Not everyone responds so enthusiastically. Many Somalis hope for peace and a return to Somalia without really trying here. While most of the 10 to 20 students - almost all females - who attend the citizenship classes seem to pay attention to the lessons, a few others seem disinterested, even resentful.

 

"Some people are just not up to new challenges, don't want to try new things, wishing things were just easy and handed to them," said Yusuf. "But the reality is many will never go back. There lives are much better now, no matter what they say."

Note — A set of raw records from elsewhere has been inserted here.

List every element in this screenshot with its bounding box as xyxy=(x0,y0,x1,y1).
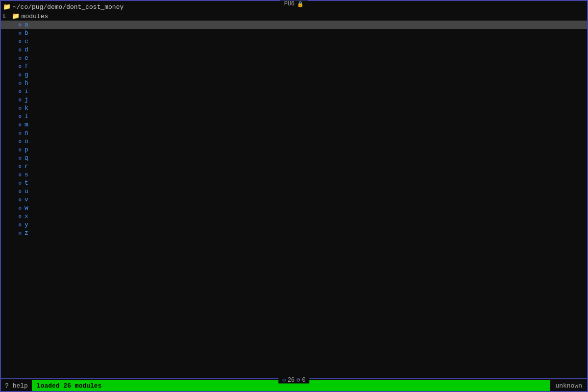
module-cluster-icon: ⚙ xyxy=(19,64,22,70)
module-cluster-icon: ⚙ xyxy=(19,105,22,111)
module-cluster-icon: ⚙ xyxy=(19,39,22,45)
help-text: help xyxy=(13,382,28,390)
tree-item-label: n xyxy=(24,129,28,137)
tree-item-label: p xyxy=(24,146,28,153)
tree-item-label: l xyxy=(24,113,28,120)
module-cluster-icon: ⚙ xyxy=(19,130,22,136)
module-cluster-icon: ⚙ xyxy=(19,55,22,61)
unknown-label: unknown xyxy=(550,380,587,391)
app-window: PU6 🔒 📁 ~/co/pug/demo/dont_cost_money L … xyxy=(0,0,588,392)
tree-item[interactable]: ⚙o xyxy=(1,137,587,146)
tree-item-label: z xyxy=(24,229,28,237)
tree-item-label: r xyxy=(24,163,28,170)
folder-icon: 📁 xyxy=(3,3,11,11)
tree-item-label: e xyxy=(24,54,28,62)
modules-folder-icon: 📁 xyxy=(12,12,20,20)
tree-item-label: o xyxy=(24,138,28,145)
module-cluster-icon: ⚙ xyxy=(19,22,22,28)
tree-item-label: b xyxy=(24,29,28,37)
modules-row: L 📁 modules xyxy=(1,12,587,21)
tree-item[interactable]: ⚙h xyxy=(1,79,587,87)
zero-label: 0 xyxy=(302,376,306,383)
tree-item[interactable]: ⚙l xyxy=(1,112,587,121)
bottom-status-center: ⚙ 26 ⚙ 0 xyxy=(278,376,309,384)
cluster-icon: ⚙ xyxy=(282,377,286,383)
tree-item-label: g xyxy=(24,71,28,78)
tree-item[interactable]: ⚙f xyxy=(1,62,587,71)
tree-item-label: c xyxy=(24,38,28,45)
tree-item-label: d xyxy=(24,46,28,53)
tree-item[interactable]: ⚙m xyxy=(1,121,587,129)
tree-prefix: L xyxy=(3,13,11,20)
status-left: ? help loaded 26 modules xyxy=(1,380,105,391)
tree-item-label: t xyxy=(24,179,28,187)
tree-item[interactable]: ⚙e xyxy=(1,54,587,62)
module-cluster-icon: ⚙ xyxy=(19,122,22,128)
tree-item-label: j xyxy=(24,96,28,103)
tree-item[interactable]: ⚙z xyxy=(1,229,587,237)
module-cluster-icon: ⚙ xyxy=(19,72,22,78)
module-cluster-icon: ⚙ xyxy=(19,89,22,95)
status-message: loaded 26 modules xyxy=(33,382,106,390)
tree-item-label: y xyxy=(24,221,28,228)
tree-item[interactable]: ⚙b xyxy=(1,29,587,37)
tree-item[interactable]: ⚙v xyxy=(1,196,587,204)
module-cluster-icon: ⚙ xyxy=(19,97,22,103)
tree-list: ⚙a⚙b⚙c⚙d⚙e⚙f⚙g⚙h⚙i⚙j⚙k⚙l⚙m⚙n⚙o⚙p⚙q⚙r⚙s⚙t… xyxy=(1,21,587,378)
help-question: ? xyxy=(5,382,9,390)
module-cluster-icon: ⚙ xyxy=(19,214,22,220)
module-cluster-icon: ⚙ xyxy=(19,114,22,120)
module-cluster-icon: ⚙ xyxy=(19,172,22,178)
module-cluster-icon: ⚙ xyxy=(19,30,22,36)
module-cluster-icon: ⚙ xyxy=(19,80,22,86)
title-label: PU6 xyxy=(284,0,295,7)
tree-item[interactable]: ⚙s xyxy=(1,171,587,179)
tree-item-label: s xyxy=(24,171,28,178)
tree-item[interactable]: ⚙a xyxy=(1,21,587,29)
module-cluster-icon: ⚙ xyxy=(19,139,22,145)
tree-item-label: w xyxy=(24,204,28,212)
module-cluster-icon: ⚙ xyxy=(19,197,22,203)
tree-item[interactable]: ⚙t xyxy=(1,179,587,187)
module-cluster-icon: ⚙ xyxy=(19,147,22,153)
tree-item-label: f xyxy=(24,63,28,70)
tree-item-label: k xyxy=(24,104,28,112)
tree-item[interactable]: ⚙x xyxy=(1,212,587,220)
tree-item-label: h xyxy=(24,79,28,87)
tree-item[interactable]: ⚙w xyxy=(1,204,587,212)
tree-item-label: v xyxy=(24,196,28,203)
tree-item[interactable]: ⚙p xyxy=(1,146,587,154)
tree-item[interactable]: ⚙r xyxy=(1,162,587,171)
title-bar: PU6 🔒 xyxy=(280,0,308,7)
tree-item[interactable]: ⚙j xyxy=(1,96,587,104)
main-content: 📁 ~/co/pug/demo/dont_cost_money L 📁 modu… xyxy=(1,1,587,378)
module-cluster-icon: ⚙ xyxy=(19,180,22,186)
gear-icon: ⚙ xyxy=(296,376,300,384)
module-cluster-icon: ⚙ xyxy=(19,155,22,161)
module-cluster-icon: ⚙ xyxy=(19,189,22,195)
tree-item[interactable]: ⚙k xyxy=(1,104,587,112)
path-text: ~/co/pug/demo/dont_cost_money xyxy=(13,3,123,11)
tree-item[interactable]: ⚙g xyxy=(1,71,587,79)
help-button[interactable]: ? help xyxy=(1,380,32,391)
module-cluster-icon: ⚙ xyxy=(19,47,22,53)
tree-item[interactable]: ⚙c xyxy=(1,37,587,46)
tree-item[interactable]: ⚙d xyxy=(1,46,587,54)
module-cluster-icon: ⚙ xyxy=(19,205,22,211)
tree-item[interactable]: ⚙y xyxy=(1,220,587,229)
module-cluster-icon: ⚙ xyxy=(19,222,22,228)
tree-item-label: q xyxy=(24,154,28,162)
tree-item[interactable]: ⚙q xyxy=(1,154,587,162)
tree-item[interactable]: ⚙u xyxy=(1,187,587,196)
tree-item-label: x xyxy=(24,213,28,220)
bottom-border: ⚙ 26 ⚙ 0 xyxy=(1,378,587,380)
tree-item[interactable]: ⚙i xyxy=(1,87,587,96)
tree-item-label: m xyxy=(24,121,28,128)
module-cluster-icon: ⚙ xyxy=(19,164,22,170)
tree-item-label: i xyxy=(24,88,28,95)
tree-item-label: a xyxy=(24,21,28,28)
tree-item[interactable]: ⚙n xyxy=(1,129,587,137)
status-right: unknown xyxy=(550,380,587,391)
modules-label: modules xyxy=(22,13,49,20)
module-count: 26 xyxy=(288,376,294,383)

For refugees struggling with culture shock and language barriers, the Somali Development Center offers social workers and teachers who speak their language and know their culture, but help them acclimate to their new environment.

"We're not trying to Americanize them, but just give them a view of how things here work," Hashi said.

Ahmed, the refugee widow, said the center helped her pass her citizenship test and earn her citizenship on Nov. 8, 2006, a day she happily recalls. She reads and understands English better than she speaks it, knows the different branches of government, how checks and balances work, and even ticks off the names of Supreme Court Justices like a C-SPAN junkie. "If you can't change the past, you have to work on the future," she said through a translator.

"I believe sometimes people don't know about small, ethnic-based organizations like ours. They do 90 percent of the work for these populations but get 10 percent of the funds," said Yusuf. The center, he complains, could use more workers but doesn't have the money to hire them. With children of his own and overwhelmed with demands at he center, Yusuf sometimes thinks about leaving. But then he remembers how people like Ahmed got her citizenship and stays put.

"I want to have an impact," he said. "I want to help people become Somali Americans."